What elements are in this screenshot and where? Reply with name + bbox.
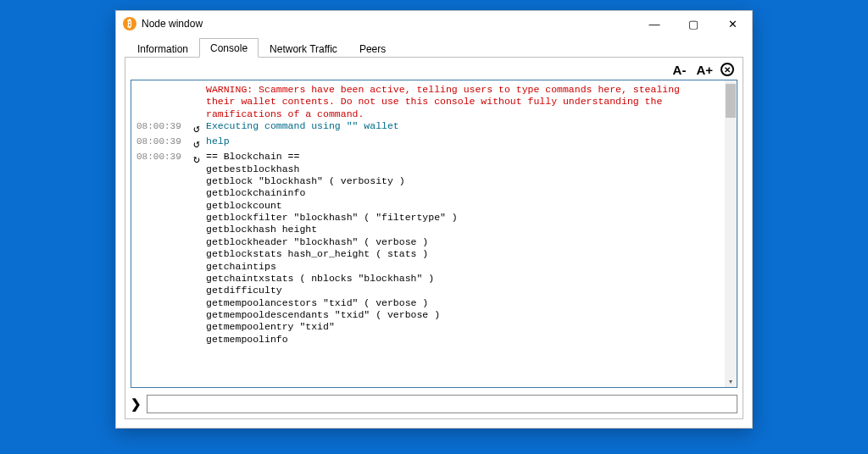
line-timestamp xyxy=(136,84,187,120)
line-text: == Blockchain == getbestblockhash getblo… xyxy=(206,151,725,346)
close-button[interactable]: ✕ xyxy=(713,11,752,36)
console-panel: A- A+ ✕ WARNING: Scammers have been acti… xyxy=(125,57,743,419)
maximize-button[interactable]: ▢ xyxy=(674,11,713,36)
caption-buttons: — ▢ ✕ xyxy=(635,11,752,36)
refresh-icon: ↺ xyxy=(187,120,206,136)
line-text: WARNING: Scammers have been active, tell… xyxy=(206,84,725,120)
refresh-icon: ↺ xyxy=(187,136,206,151)
tabstrip: Information Console Network Traffic Peer… xyxy=(125,36,743,57)
tab-network-traffic[interactable]: Network Traffic xyxy=(259,39,348,58)
console-scroll[interactable]: WARNING: Scammers have been active, tell… xyxy=(131,80,737,387)
window-title: Node window xyxy=(142,18,203,30)
prompt-icon: ❯ xyxy=(131,396,142,412)
app-icon: ₿ xyxy=(123,17,136,30)
console-line-warning: WARNING: Scammers have been active, tell… xyxy=(136,84,725,120)
minimize-button[interactable]: — xyxy=(635,11,674,36)
line-timestamp: 08:00:39 xyxy=(136,151,187,346)
titlebar: ₿ Node window — ▢ ✕ xyxy=(116,11,752,36)
scrollbar[interactable]: ▴ ▾ xyxy=(725,80,737,387)
font-decrease-button[interactable]: A- xyxy=(670,64,689,76)
line-timestamp: 08:00:39 xyxy=(136,120,187,136)
line-text: help xyxy=(206,136,725,151)
node-window: ₿ Node window — ▢ ✕ Information Console … xyxy=(115,10,753,429)
line-text: Executing command using "" wallet xyxy=(206,120,725,136)
console-output: WARNING: Scammers have been active, tell… xyxy=(131,80,737,388)
clear-console-button[interactable]: ✕ xyxy=(721,63,734,76)
line-timestamp: 08:00:39 xyxy=(136,136,187,151)
console-line: 08:00:39 ↺ Executing command using "" wa… xyxy=(136,120,725,136)
console-line: 08:00:39 ↺ help xyxy=(136,136,725,151)
scroll-down-icon[interactable]: ▾ xyxy=(725,375,737,387)
command-input[interactable] xyxy=(147,395,737,413)
command-bar: ❯ xyxy=(131,395,737,413)
tab-console[interactable]: Console xyxy=(199,38,259,58)
refresh-icon: ↻ xyxy=(187,151,206,346)
tab-information[interactable]: Information xyxy=(126,39,199,58)
tab-peers[interactable]: Peers xyxy=(348,39,397,58)
scroll-thumb[interactable] xyxy=(726,84,736,118)
console-line: 08:00:39 ↻ == Blockchain == getbestblock… xyxy=(136,151,725,346)
client-area: Information Console Network Traffic Peer… xyxy=(116,36,752,428)
font-increase-button[interactable]: A+ xyxy=(693,64,715,76)
line-icon xyxy=(187,84,206,120)
console-toolbar: A- A+ ✕ xyxy=(131,63,737,80)
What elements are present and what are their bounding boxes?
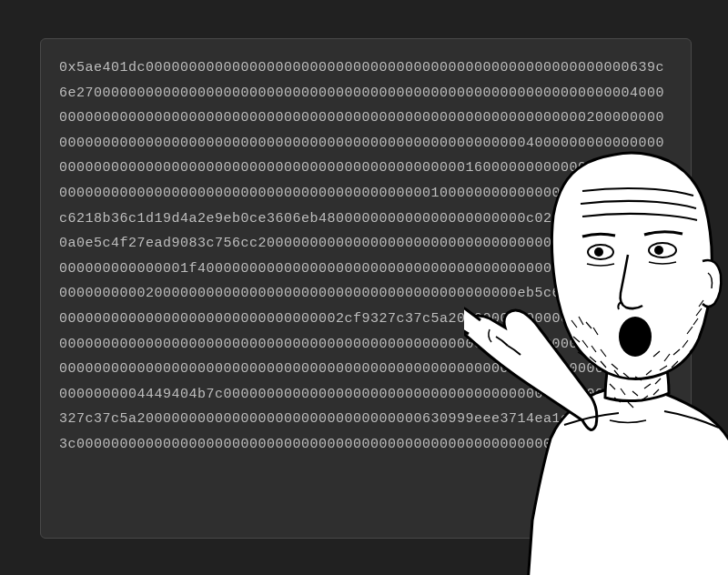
hex-dump-panel: 0x5ae401dc000000000000000000000000000000…	[40, 38, 692, 539]
hex-content: 0x5ae401dc000000000000000000000000000000…	[59, 55, 672, 458]
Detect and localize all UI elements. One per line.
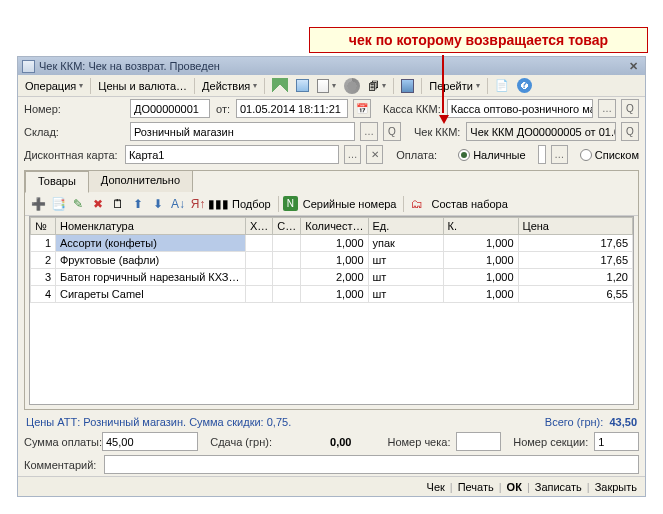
date-field[interactable]: 01.05.2014 18:11:21 [236, 99, 348, 118]
sort-asc-icon[interactable]: A↓ [169, 195, 187, 213]
grid-toolbar: ➕ 📑 ✎ ✖ 🗒 ⬆ ⬇ A↓ Я↑ ▮▮▮ Подбор N Серийны… [25, 192, 638, 216]
operation-dropdown[interactable]: Операция [22, 79, 86, 93]
tb-doc-icon[interactable] [314, 78, 339, 94]
grid[interactable]: № Номенклатура Х… С… Количест… Ед. К. Це… [29, 216, 634, 405]
main-toolbar: Операция Цены и валюта… Действия 🗐 Перей… [18, 75, 645, 97]
table-row[interactable]: 3Батон горчичный нарезаный КХЗ…2,000шт1,… [31, 269, 633, 286]
pay-list-radio[interactable]: Списком [580, 149, 639, 161]
sklad-open[interactable]: Q [383, 122, 401, 141]
tab-extra[interactable]: Дополнительно [88, 170, 193, 192]
pay-extra-field[interactable] [538, 145, 546, 164]
number-field[interactable]: ДО00000001 [130, 99, 210, 118]
prices-button[interactable]: Цены и валюта… [95, 79, 190, 93]
move-down-icon[interactable]: ⬇ [149, 195, 167, 213]
clear-icon[interactable]: 🗒 [109, 195, 127, 213]
sklad-select[interactable]: … [360, 122, 378, 141]
add-copy-icon[interactable]: 📑 [49, 195, 67, 213]
edit-row-icon[interactable]: ✎ [69, 195, 87, 213]
callout-arrow-icon [439, 115, 449, 124]
disc-card-field[interactable]: Карта1 [125, 145, 339, 164]
tb-action-icon[interactable] [341, 77, 363, 95]
delete-row-icon[interactable]: ✖ [89, 195, 107, 213]
serial-icon: N [283, 196, 298, 211]
disc-card-select[interactable]: … [344, 145, 361, 164]
close-btn[interactable]: Закрыть [595, 481, 637, 493]
chek-kkm-open[interactable]: Q [621, 122, 639, 141]
number-label: Номер: [24, 103, 124, 115]
tb-report-icon[interactable] [398, 78, 417, 94]
kassa-kkm-select[interactable]: … [598, 99, 616, 118]
comment-field[interactable] [104, 455, 639, 474]
table-row[interactable]: 4Сигареты Camel1,000шт1,0006,55 [31, 286, 633, 303]
table-row[interactable]: 2Фруктовые (вафли)1,000шт1,00017,65 [31, 252, 633, 269]
total-value: 43,50 [609, 416, 637, 428]
tabs-panel: Товары Дополнительно ➕ 📑 ✎ ✖ 🗒 ⬆ ⬇ A↓ Я↑… [24, 170, 639, 410]
pay-extra-select[interactable]: … [551, 145, 568, 164]
tb-tree-icon[interactable]: 🗐 [365, 79, 389, 93]
table-row[interactable]: 1Ассорти (конфеты)1,000упак1,00017,65 [31, 235, 633, 252]
add-row-icon[interactable]: ➕ [29, 195, 47, 213]
sostav-button[interactable]: Состав набора [428, 197, 510, 211]
move-up-icon[interactable]: ⬆ [129, 195, 147, 213]
sum-oplaty-field[interactable]: 45,00 [102, 432, 198, 451]
print-button[interactable]: Печать [458, 481, 494, 493]
tb-help1-icon[interactable]: 📄 [492, 78, 512, 93]
sdacha-value: 0,00 [278, 436, 352, 448]
prices-hint: Цены АТТ: Розничный магазин. Сумма скидк… [26, 416, 291, 428]
tb-help2-icon[interactable] [514, 77, 535, 94]
serial-button[interactable]: Серийные номера [300, 197, 400, 211]
chek-button[interactable]: Чек [427, 481, 445, 493]
sostav-icon: 🗂 [408, 195, 426, 213]
sklad-field[interactable]: Розничный магазин [130, 122, 355, 141]
callout-box: чек по которому возвращается товар [309, 27, 648, 53]
kassa-kkm-open[interactable]: Q [621, 99, 639, 118]
save-button[interactable]: Записать [535, 481, 582, 493]
podbor-button[interactable]: Подбор [229, 197, 274, 211]
window-icon [22, 60, 35, 73]
pay-cash-radio[interactable]: Наличные [458, 149, 525, 161]
tab-goods[interactable]: Товары [25, 171, 89, 193]
date-calendar-button[interactable]: 📅 [353, 99, 371, 118]
tb-approved-icon[interactable] [269, 77, 291, 95]
chek-kkm-field[interactable]: Чек ККМ ДО00000005 от 01.07.2011 12… [466, 122, 616, 141]
title-bar: Чек ККМ: Чек на возврат. Проведен ✕ [18, 57, 645, 75]
kassa-kkm-field[interactable]: Касса оптово-розничного магазина [447, 99, 593, 118]
ok-button[interactable]: ОК [507, 481, 522, 493]
tb-save-icon[interactable] [293, 78, 312, 93]
sort-desc-icon[interactable]: Я↑ [189, 195, 207, 213]
nomer-sektsii-field[interactable]: 1 [594, 432, 639, 451]
goto-dropdown[interactable]: Перейти [426, 79, 483, 93]
nomer-cheka-field[interactable] [456, 432, 501, 451]
close-button[interactable]: ✕ [626, 59, 641, 74]
window-title: Чек ККМ: Чек на возврат. Проведен [39, 60, 220, 72]
actions-dropdown[interactable]: Действия [199, 79, 260, 93]
barcode-icon[interactable]: ▮▮▮ [209, 195, 227, 213]
disc-card-clear[interactable]: ✕ [366, 145, 383, 164]
command-bar: Чек | Печать | ОК | Записать | Закрыть [18, 476, 645, 496]
window: Чек ККМ: Чек на возврат. Проведен ✕ Опер… [17, 56, 646, 497]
====
• Task item:
Every line of the data above that includes "Blockchain" should be listed.

• Answer to the problem:
line-text: == Blockchain == getbestblockhash getblo… xyxy=(206,151,725,346)
console-line: 08:00:39 ↻ == Blockchain == getbestblock… xyxy=(136,151,725,346)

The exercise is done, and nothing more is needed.